Exploring the Innate Immunity in Invertebrates.

Innate immunity in invertebrates represents the first line of defense against invading pathogens. The host's response to invading pathogens is a vital physiological reaction across all living organisms, and various defense mechanisms have evolved to preserve cellular integrity, homeostasis, and survival. Invertebrates possess cellular receptors that bind to foreign elements, enabling them to distinguish between self and non-self. In multicellular animals, this function is linked to phagocytes-known by different names like amebocytes, hemocytes, and coelomocytes-in diverse groups of invertebrates. These phagocytes are equipped with pathogen recognition receptors (PRRs) that detect pathogen-associated molecular patterns (PAMPs), which are conserved across various pathogens such as viruses, bacteria, fungi, protozoans, and helminths. Prominent PRRs include Toll-like receptors (TLRs), Nod-like receptors (NLRs), and scavenger receptors. Upon binding to a pathogen, these receptors trigger a cascade of cellular reactions that lead to the production of effector molecules. Cytokines are crucial in coordinating these responses, even in lower invertebrates, ultimately leading to the removal of the pathogen.
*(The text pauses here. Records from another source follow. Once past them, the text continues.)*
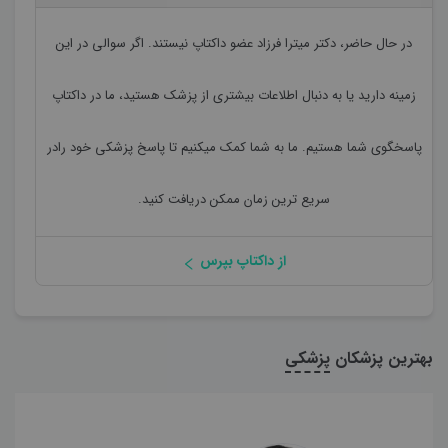
در حال حاضر،
دکتر میترا فرزاد
عضو داکتاپ نیستند. اگر سوالی در این
زمینه دارید یا به دنبال اطلاعات بیشتری از پزشک هستید، ما در داکتاپ
پاسخگوی شما هستیم. ما به شما کمک میکنیم تا پاسخ پزشکی خود رادر
سریع ترین زمان ممکن دریافت کنید.
از داکتاپ بپرس
بهترین پزشکان
پزشکی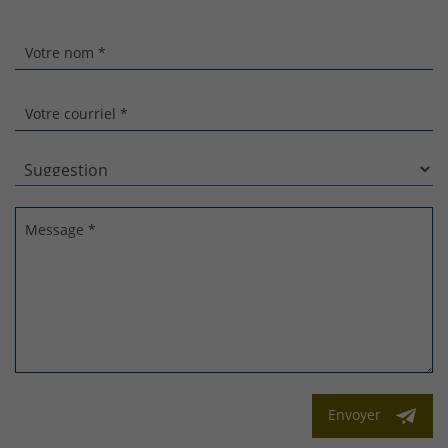
Votre nom *
Votre courriel *
Message *
Envoyer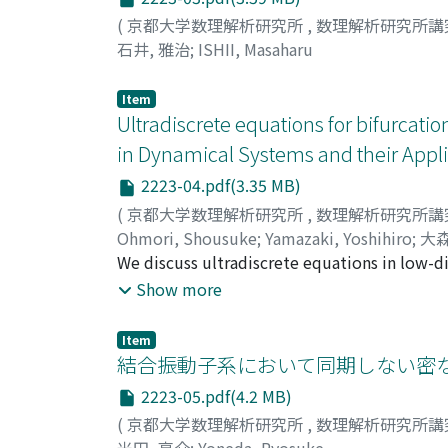
(
京都大学数理解析研究所
,
数理解析研究所講
石井, 雅治
;
ISHII, Masaharu
Item
Ultradiscrete equations for bifurca
in Dynamical Systems and their Appli
2223-04.pdf(3.35 MB)
(
京都大学数理解析研究所
,
数理解析研究所講
Ohmori, Shousuke
;
Yamazaki, Yoshihiro
;
大森
We discuss ultradiscrete equations in low-d
equations are derived from the normal forms o
Show more
bifurcations, of one-dimensional continuous 
properties of the obtained ultradiscrete equ
Item
exhibit the bifurcations characterized by pie
結合振動子系において同期しない密な
2223-05.pdf(4.2 MB)
(
京都大学数理解析研究所
,
数理解析研究所講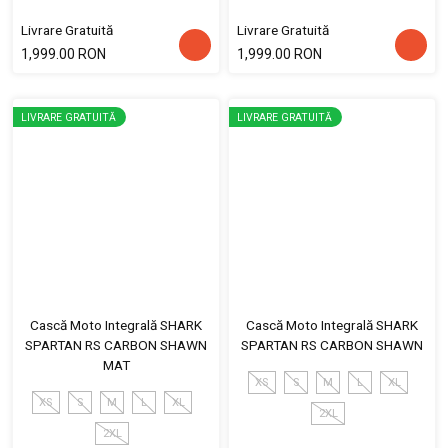
Livrare Gratuită
Livrare Gratuită
1,999.00 RON
1,999.00 RON
LIVRARE GRATUITĂ
LIVRARE GRATUITĂ
Cască Moto Integrală SHARK
Cască Moto Integrală SHARK
SPARTAN RS CARBON SHAWN
SPARTAN RS CARBON SHAWN
MAT
XS
S
M
L
XL
XS
S
M
L
XL
2XL
2XL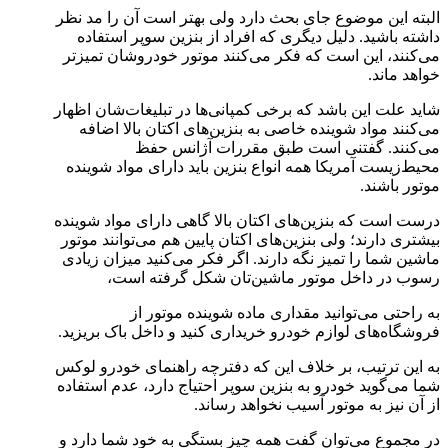
البته این موضوع جای بحث دارد ولی بهتر است آن را مد نظر
داشته باشید. دلیل دیگری که افراد از بنزین سوپر استفاده
می‌کنند، این است که فکر می‌کنند موتور خودروشان تمیزتر
خواهد ماند.
شاید علت این باشد که برخی کمپانی‌ها در تبلیغات‌شان اظهار
می‌کنند مواد شوینده خاصی به بنزین‌های اکتان بالا اضافه
می‌کنند. گفتنی است طبق مقررات آژانس حفظ
محیط‌زیست آمریکا همه انواع بنزین باید دارای مواد شوینده
موتور باشند.
درست است که بنزین‌های اکتان بالا گاهی دارای مواد شوینده
بیشتری دارند؛ ولی بنزین‌های اکتان پایین هم می‌توانند موتور
ماشین شما را تمیز نگه دارند. اگر فکر می‌کنید میزان زیادی
رسوب در داخل موتور ماشین‌تان شکل گرفته است،
به راحتی می‌توانید مقداری ماده شوینده موتور از
فروشگاه‌های لوازم خودرو خریداری کنید و داخل باک بریزید.
به این ترتیب، بر خلاف این که دفترچه راهنمای خودرو لوکس
شما می‌گوید خودرو به بنزین سوپر احتیاج دارد، عدم استفاده
از آن نیز به موتور آسیب نخواهد رساند.
در مجموع می‌توان گفت همه چیز بستگی به خود شما دارد و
The key effector molecules include reactive oxygen and nitrogen species, antimicrobial peptides, lectins, fibrinogen-related peptides, leucine-rich repeats (LRRs), and complement-related proteins. Antimicrobial peptides (AMPs) are crucial to invertebrate defense as they can penetrate microbial pathogens membranes, causing cell death and effectively preventing infections. In this chapter, we explore the immune mechanisms of invertebrates, which differ significantly in their modes of action. We aim to understand how these mechanisms function and investigate whether they can be harnessed to benefit agriculture or combat pathogens.